Steam may offer a safer alternative to endovascular laser ablation of saphenous varicose veins. "If you look at your laser probe after treating a vessel, you can see strong carbonization and slight damage to the tip of the probe. This foreign material may stay within the body," said Dr. Neumann of Erasmus University Medical Center, Rotterdam, the Netherlands.
Endovascular laser ablation of varicose veins has become a popular procedure in recent years. But it results in temperatures of 600°-1,000° degrees C, causing blood to literally boil and carbonize. In contrast, steam ablation is performed at a temperature of 120° C. The pulsed steam is released under pressure into the blood vessel through two holes near the tip.
Steam ablation utilizes a 1.2-mm highly flexible catheter which is introduced directly through the puncturing needle without need for a sheath or guidewire. This makes for a simpler and safer procedure than with the stiff glass fibers used in laser ablation, said Dr. Neumann.
The pilot study entailed steam ablation of 17 great saphenous veins and 3 small saphenous veins in 19 patients. The mean treated vessel length was 25 cm, with an average of 50 steam pulses or puffs administered per treated vein. Each treated vein utilized roughly 2 mL of sterile water. The procedure was conducted on an outpatient basis under local tumescent anesthesia.
Nine patients had ecchymoses at the puncture site, and one had a transient superficial phlebitis.

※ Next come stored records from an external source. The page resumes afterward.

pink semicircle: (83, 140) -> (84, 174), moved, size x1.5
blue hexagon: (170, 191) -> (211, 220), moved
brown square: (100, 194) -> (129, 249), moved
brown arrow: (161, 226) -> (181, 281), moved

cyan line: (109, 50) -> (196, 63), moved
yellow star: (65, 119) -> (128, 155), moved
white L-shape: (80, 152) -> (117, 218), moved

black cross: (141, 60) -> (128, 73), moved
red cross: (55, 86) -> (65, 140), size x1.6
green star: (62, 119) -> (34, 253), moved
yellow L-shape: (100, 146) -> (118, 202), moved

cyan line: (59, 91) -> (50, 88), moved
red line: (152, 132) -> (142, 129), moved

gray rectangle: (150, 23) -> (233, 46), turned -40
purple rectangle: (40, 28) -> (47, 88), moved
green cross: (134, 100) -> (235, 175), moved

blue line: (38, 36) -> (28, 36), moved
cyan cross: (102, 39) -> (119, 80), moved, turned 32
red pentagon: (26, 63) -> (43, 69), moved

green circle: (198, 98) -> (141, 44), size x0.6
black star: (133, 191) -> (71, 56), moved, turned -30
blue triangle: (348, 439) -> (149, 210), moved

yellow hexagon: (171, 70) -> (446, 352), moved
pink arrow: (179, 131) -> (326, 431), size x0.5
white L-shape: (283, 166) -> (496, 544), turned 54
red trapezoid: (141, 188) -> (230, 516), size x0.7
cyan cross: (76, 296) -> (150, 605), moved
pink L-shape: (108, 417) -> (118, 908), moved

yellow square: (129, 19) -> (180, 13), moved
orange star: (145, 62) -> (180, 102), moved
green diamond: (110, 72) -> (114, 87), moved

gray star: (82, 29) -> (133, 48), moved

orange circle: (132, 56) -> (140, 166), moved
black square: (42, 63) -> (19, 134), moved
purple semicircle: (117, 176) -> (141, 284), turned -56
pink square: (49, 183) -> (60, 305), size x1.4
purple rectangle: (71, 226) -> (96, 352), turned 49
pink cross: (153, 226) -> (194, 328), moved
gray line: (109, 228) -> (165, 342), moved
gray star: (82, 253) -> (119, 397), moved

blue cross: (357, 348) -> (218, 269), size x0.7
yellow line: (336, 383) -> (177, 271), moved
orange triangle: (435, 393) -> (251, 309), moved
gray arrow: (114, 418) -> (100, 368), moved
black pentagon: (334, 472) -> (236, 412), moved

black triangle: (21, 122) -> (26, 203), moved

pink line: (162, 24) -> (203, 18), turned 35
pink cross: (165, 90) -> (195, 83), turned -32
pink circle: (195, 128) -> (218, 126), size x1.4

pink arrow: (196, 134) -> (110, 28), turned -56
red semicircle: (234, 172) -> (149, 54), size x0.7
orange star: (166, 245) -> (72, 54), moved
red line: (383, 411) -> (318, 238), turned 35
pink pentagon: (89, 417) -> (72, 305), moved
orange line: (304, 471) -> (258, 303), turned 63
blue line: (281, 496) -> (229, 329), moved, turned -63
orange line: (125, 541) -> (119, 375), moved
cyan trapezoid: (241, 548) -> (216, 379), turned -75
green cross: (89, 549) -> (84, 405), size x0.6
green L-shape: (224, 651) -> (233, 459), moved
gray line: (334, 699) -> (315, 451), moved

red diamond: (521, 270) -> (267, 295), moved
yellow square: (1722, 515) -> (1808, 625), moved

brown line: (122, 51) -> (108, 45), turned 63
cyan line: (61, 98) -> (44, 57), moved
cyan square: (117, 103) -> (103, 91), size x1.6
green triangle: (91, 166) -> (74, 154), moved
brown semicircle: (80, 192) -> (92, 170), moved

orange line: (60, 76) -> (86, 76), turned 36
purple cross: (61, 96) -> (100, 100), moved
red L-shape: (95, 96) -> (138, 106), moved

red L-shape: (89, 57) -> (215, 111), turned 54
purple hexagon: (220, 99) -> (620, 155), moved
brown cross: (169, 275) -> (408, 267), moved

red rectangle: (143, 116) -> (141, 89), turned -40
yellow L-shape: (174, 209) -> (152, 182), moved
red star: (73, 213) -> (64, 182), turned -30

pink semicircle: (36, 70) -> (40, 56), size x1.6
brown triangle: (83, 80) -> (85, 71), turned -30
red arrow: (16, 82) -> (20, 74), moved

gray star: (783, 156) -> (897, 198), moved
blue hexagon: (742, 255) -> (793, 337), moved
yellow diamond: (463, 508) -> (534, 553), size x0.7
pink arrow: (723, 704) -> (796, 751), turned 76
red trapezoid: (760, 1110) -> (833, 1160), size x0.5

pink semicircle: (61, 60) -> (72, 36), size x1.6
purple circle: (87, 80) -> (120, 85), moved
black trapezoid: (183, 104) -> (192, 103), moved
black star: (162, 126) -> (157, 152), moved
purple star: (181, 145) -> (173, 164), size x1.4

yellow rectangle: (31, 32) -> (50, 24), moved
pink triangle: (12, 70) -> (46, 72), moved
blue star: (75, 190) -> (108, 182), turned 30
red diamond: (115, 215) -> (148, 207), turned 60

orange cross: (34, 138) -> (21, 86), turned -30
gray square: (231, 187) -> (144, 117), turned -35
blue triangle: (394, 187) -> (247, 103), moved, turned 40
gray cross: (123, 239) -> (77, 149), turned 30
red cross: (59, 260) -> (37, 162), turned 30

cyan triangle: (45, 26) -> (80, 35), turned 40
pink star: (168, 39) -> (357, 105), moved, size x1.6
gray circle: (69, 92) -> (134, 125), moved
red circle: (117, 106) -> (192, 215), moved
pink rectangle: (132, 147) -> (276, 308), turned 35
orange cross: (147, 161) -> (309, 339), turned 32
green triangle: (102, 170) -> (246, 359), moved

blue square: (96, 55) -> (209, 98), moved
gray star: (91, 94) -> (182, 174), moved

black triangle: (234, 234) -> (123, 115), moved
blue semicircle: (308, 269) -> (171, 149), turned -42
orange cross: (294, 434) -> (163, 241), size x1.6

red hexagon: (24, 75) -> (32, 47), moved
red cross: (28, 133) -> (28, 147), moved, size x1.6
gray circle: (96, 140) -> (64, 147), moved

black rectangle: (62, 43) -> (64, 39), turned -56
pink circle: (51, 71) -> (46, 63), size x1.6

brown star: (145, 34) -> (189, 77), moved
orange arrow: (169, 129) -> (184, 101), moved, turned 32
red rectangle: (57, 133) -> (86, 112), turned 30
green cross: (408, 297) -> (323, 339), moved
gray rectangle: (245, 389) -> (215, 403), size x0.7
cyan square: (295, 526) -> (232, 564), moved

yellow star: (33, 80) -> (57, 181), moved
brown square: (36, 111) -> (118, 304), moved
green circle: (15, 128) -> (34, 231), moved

There were no cases of deep vein thrombosis, infection, or any other serious side effects.
All treated veins were occluded upon ultrasound examination 1 week post treatment. At 6 months follow-up, ultrasound examination showed 13 of 20 veins were completely occluded; the other 7 showed a small segment of recanalization that was not clinically relevant.
The investigators continue to search for the optimal dose of steam, expressed as puffs per treated centimeter of vein, to eliminate any recanalization.
Median patient satisfaction with the treatment was 9.25 on a 0-10 scale. Median maximal pain after the procedure was 1 on a 10-point scale.
Based upon the favorable pilot study results, a definitive head-to-head comparative study is underway. Approximately 250 patients at three Dutch medical centers were randomized to steam ablation or laser ablation; participants are now in the follow-up phase of the trial.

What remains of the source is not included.